私は夢野さんを撫でながら肝心の生徒会について聞いてみた。
「生徒会にはまだ所属するつもり……? ぼくは夢野さんに帰ってきてほしい」
夢野さんは私の服を掴んだまま停止した。

「………ウチにはイケメンの神さまがおるんじゃ。その神さまの言うことは正しい。生徒会が……ここでの生活をよくするに決まっておる……。いくらお主の頼みでも、それは、できん」

夢野さんは私から離れ、クッキーをかき集めてテラスを出ていってしまった。その背中に声をかけても振り向きもしなかった。


「名字さん……」
茶柱さんが頭上から私の名前を呼ぶ。
「すみません……失敗しちゃいましたね……」
茶柱さんの顔がみるみる曇っていく。しかしすぐにぱっと弾けんばかりの笑顔になった。
「大丈夫ですよ名字さん! まだまだこれからです! ハグ作戦は終わってはいません! まあ、男死の格好は今日限りですけどね! 名字さんだとわかっていてもその格好だと誤って投げ飛ばしそうなので!」
「そ、それは困ります……。というかハグ作戦ってなんですか」
夢野さんがドキッとする行動を起こせばいいと思い立ち、思い切ってハグをしてみただけなのだけれど、いつの間にかハグ作戦とやらの名称がついていた。

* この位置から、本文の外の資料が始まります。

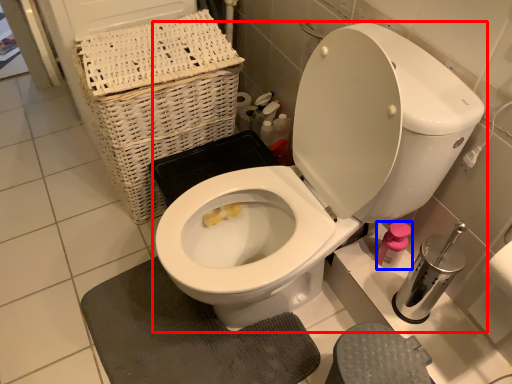 Question: Among these objects, which one is nearest to the camera, toilet (highlighted by a red box) or toiletry (highlighted by a blue box)?

Choices:
 (A) toilet
 (B) toiletry

Answer: (A) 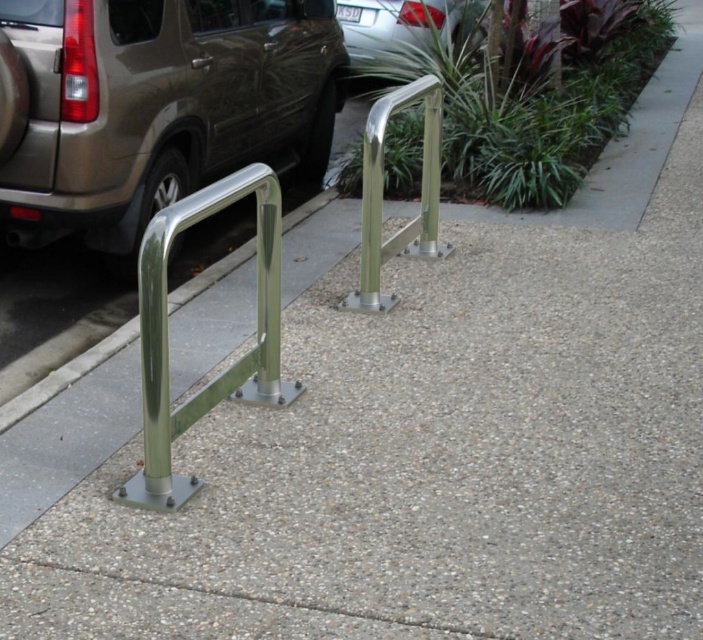 Question: Among these points, which one is nearest to the camera?

Choices:
 (A) (138, 280)
 (B) (423, 52)
 (C) (423, 179)

Answer: (A)

Question: Can you confirm if satin silver minivan at left is positioned to the left of polished stainless steel bike rack at center?

Choices:
 (A) yes
 (B) no

Answer: (A)

Question: Is polished stainless steel bike rack at center below silver metallic car at upper center?

Choices:
 (A) no
 (B) yes

Answer: (B)

Question: Considering the relative positions of satin silver minivan at left and silver metallic car at upper center in the image provided, where is satin silver minivan at left located with respect to silver metallic car at upper center?

Choices:
 (A) above
 (B) below

Answer: (B)

Question: Which point is closer to the camera?

Choices:
 (A) polished stainless steel handrail at center
 (B) silver metallic car at upper center
 (C) polished stainless steel bike rack at center
 (D) satin silver minivan at left

Answer: (C)

Question: Estimate the real-world distances between objects in this image. Which object is closer to the polished stainless steel bike rack at center?

Choices:
 (A) silver metallic car at upper center
 (B) satin silver minivan at left
 (C) polished stainless steel handrail at center

Answer: (C) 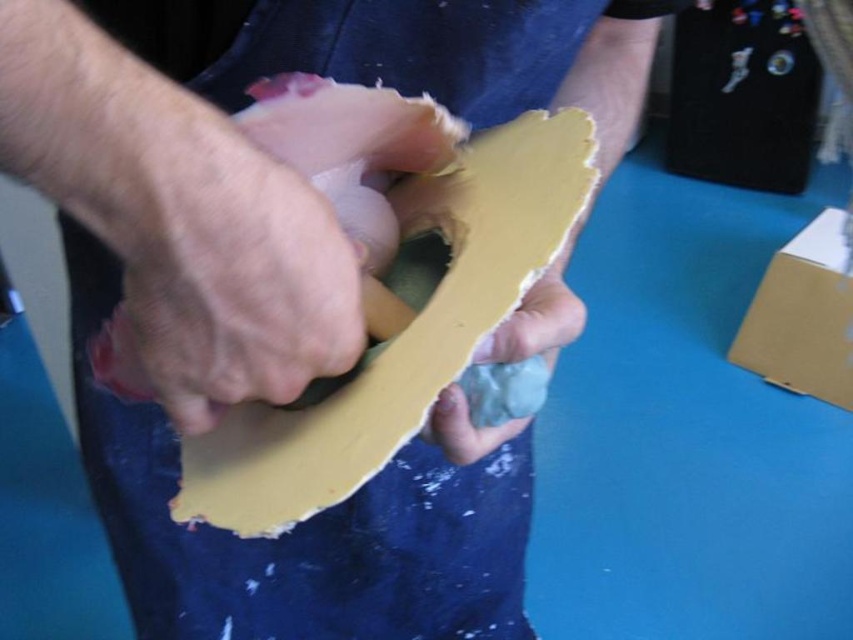 Question: Is matte cardboard box at lower right thinner than matte yellow sandpaper at center?

Choices:
 (A) yes
 (B) no

Answer: (B)

Question: Which point is farther from the camera taking this photo?

Choices:
 (A) (813, 394)
 (B) (439, 404)

Answer: (A)

Question: Which point is closer to the camera taking this photo?

Choices:
 (A) (837, 384)
 (B) (515, 317)

Answer: (B)

Question: Which point is closer to the camera?

Choices:
 (A) matte yellow sandpaper at center
 (B) matte cardboard box at lower right
 (C) matte yellow paper at center

Answer: (A)

Question: Does matte cardboard box at lower right have a larger size compared to matte yellow paper at center?

Choices:
 (A) yes
 (B) no

Answer: (A)

Question: From the image, what is the correct spatial relationship of matte cardboard box at lower right in relation to matte yellow sandpaper at center?

Choices:
 (A) right
 (B) left

Answer: (A) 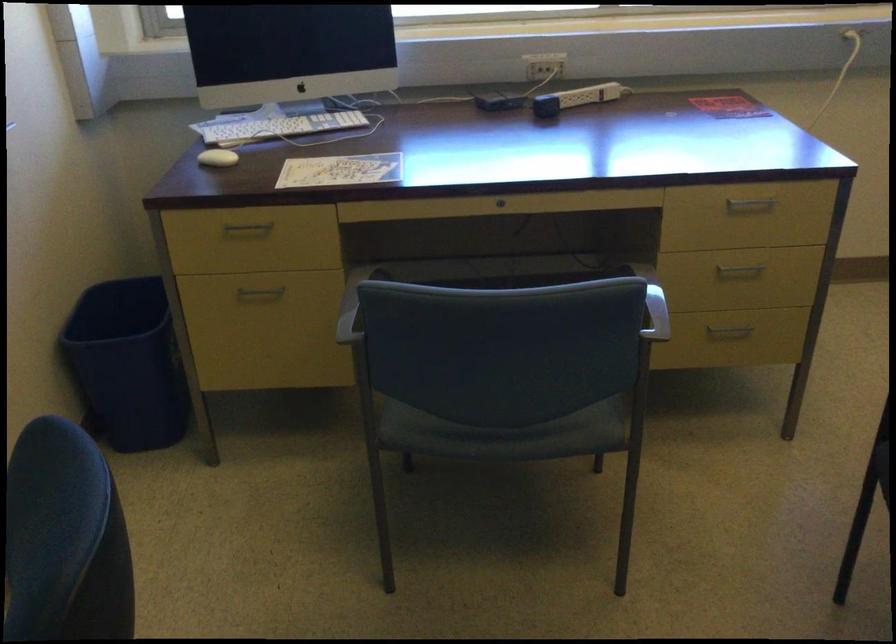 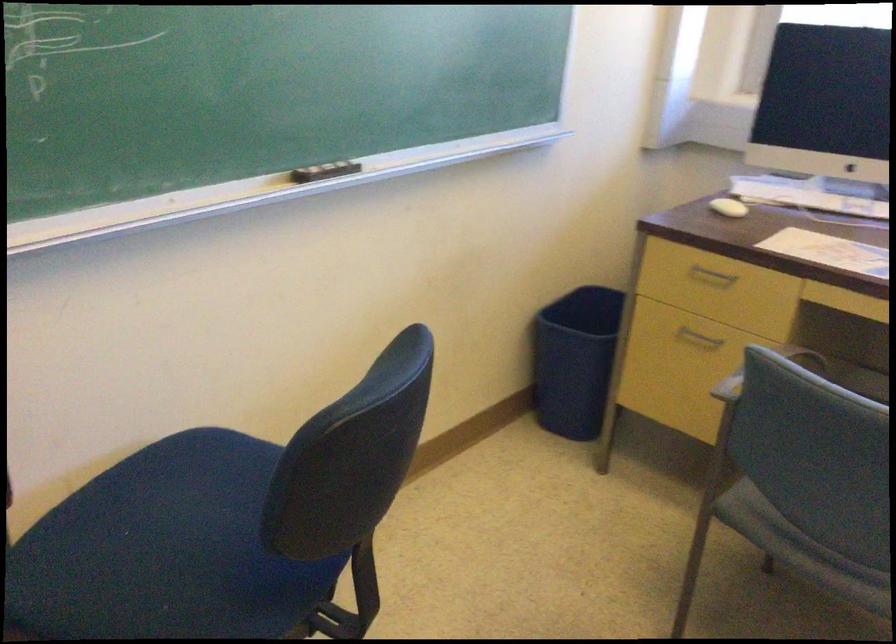 The point at (462, 440) is marked in the first image. Where is the corresponding point in the second image?

(800, 549) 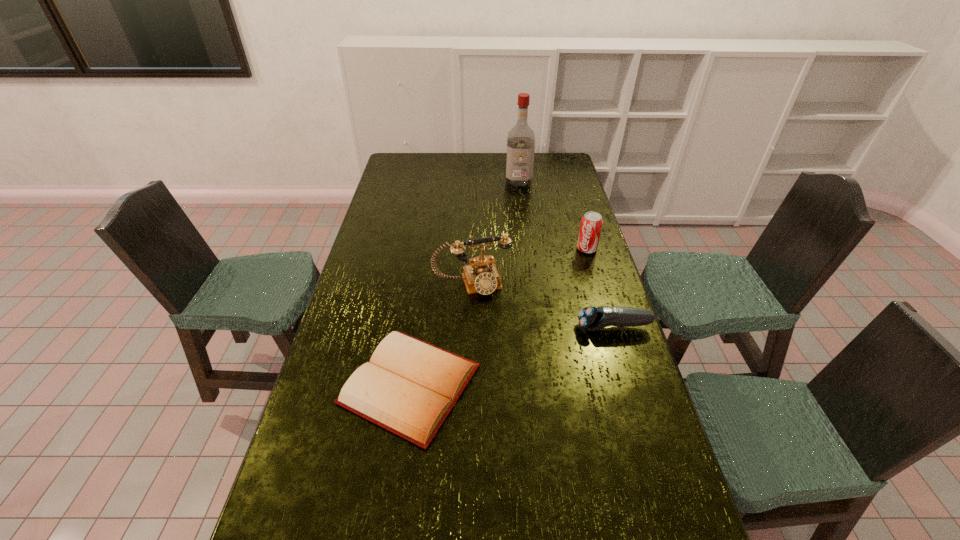 What are the coordinates of `vacant area situated 0.300m on the head of the electric shaver` in the screenshot? It's located at (484, 327).

Where is `vacant space situated 0.370m on the head of the electric shaver`? vacant space situated 0.370m on the head of the electric shaver is located at coordinates (462, 327).

Find the location of a particular element. The image size is (960, 540). free space located on the logo side of the soda can is located at coordinates (533, 311).

Locate an element on the screen. This screenshot has height=540, width=960. vacant area located on the logo side of the soda can is located at coordinates tap(536, 308).

Identify the location of free spot located on the logo side of the soda can. The height and width of the screenshot is (540, 960). (550, 292).

Where is `free space located on the dial number of the fourth shortest object`? free space located on the dial number of the fourth shortest object is located at coordinates (514, 389).

The image size is (960, 540). I want to click on free space located on the dial number of the fourth shortest object, so click(490, 321).

Find the location of a particular element. blank space located on the dial number of the fourth shortest object is located at coordinates (495, 336).

Locate an element on the screen. free space located 0.340m on the front-facing side of the liquor is located at coordinates (520, 230).

This screenshot has height=540, width=960. I want to click on vacant space located 0.310m on the front-facing side of the liquor, so click(x=520, y=225). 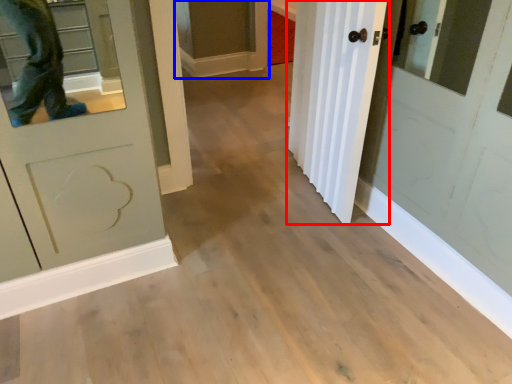 Question: Which of the following is the closest to the observer, door (highlighted by a red box) or cabinetry (highlighted by a blue box)?

Choices:
 (A) door
 (B) cabinetry

Answer: (A) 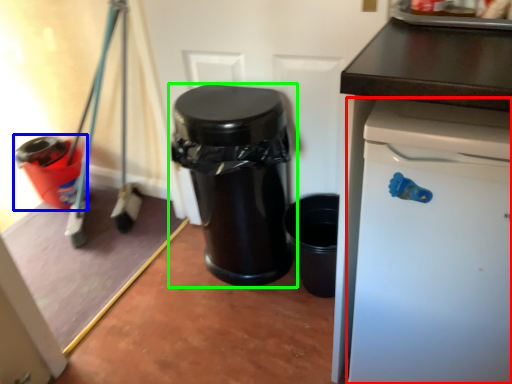 Question: Which object is the farthest from dish washer (highlighted by a red box)? Choose among these: waste container (highlighted by a blue box) or waste container (highlighted by a green box).

Choices:
 (A) waste container
 (B) waste container

Answer: (A) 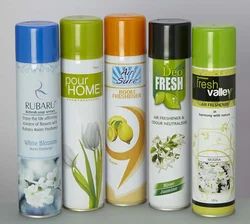 This screenshot has width=250, height=224. I want to click on air freshener spray, so click(x=39, y=107), click(x=84, y=125), click(x=121, y=116), click(x=163, y=111), click(x=224, y=129). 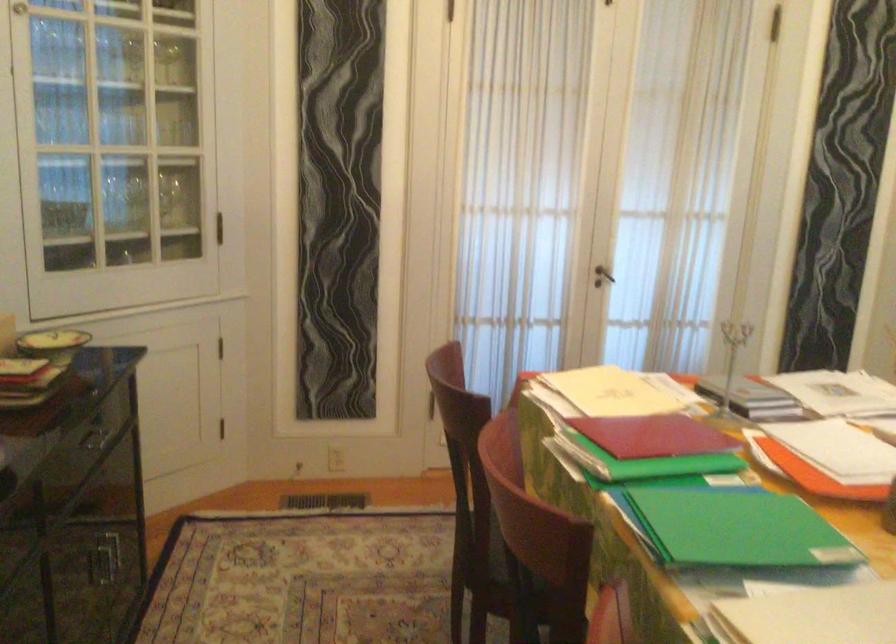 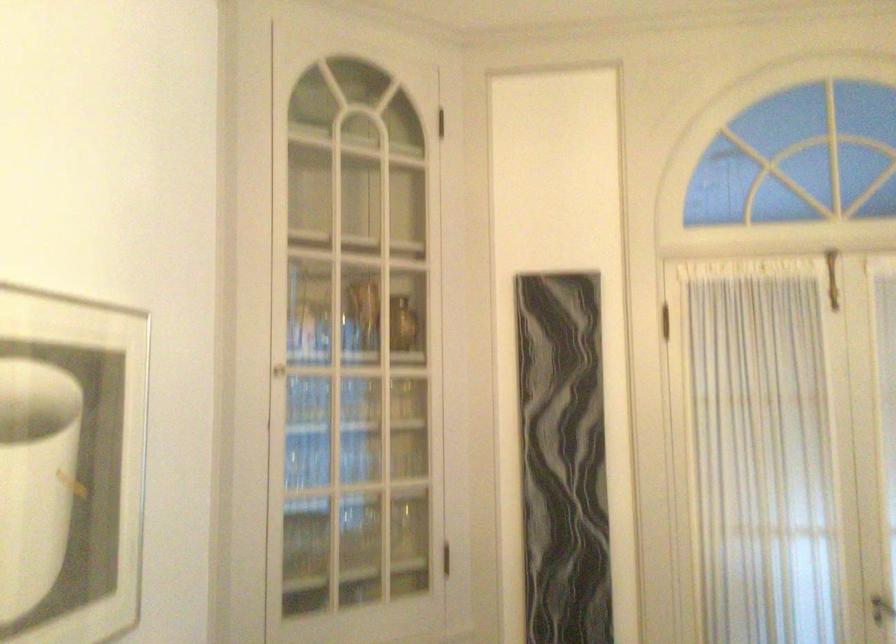 Find the pixel in the second image that matches [600,281] in the first image.

(882, 609)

ふと、怪訝な顔でこちらを見ているキーボくんの視線に気づく。
「ところで、あなたは誰ですか?」
最もな疑問だ。キーボくんの厳しい視線が突き刺さる。
「え、えっと……」

「ほんと、これだから鉄屑は鉄屑のままなんだよ」
王馬くんはそう言い放って、ずんずんと私に近づいてくる。
そして、私の耳元に口を寄せて甘い声で囁いた。

「ね、名字ちゃん」
「ひゃあ……! いきなり何するんですか!」

思わず"名字名前"の声で叫んでしまった。王馬くんは私を見てニヤニヤと笑みを浮かべている。

「かーわい」
王馬くんは語尾にハートでもついていそうな言い方で、私の頬を摘む。
完全にからかっている。絶対にネタにされていると思っていたから王馬くんにだけは知られたくなかった……。

覆水盆に返らず。
とはいえ、これ以上いじられるのは耐え難い。

もしかしてその声名字さんですか!?と、驚くキーボくんに構わず私は全速力でテラスを飛び出し、元の姿に戻った。

その日は寄宿舎に戻る直前まで王馬くんにいじられたのはお察しのとおり。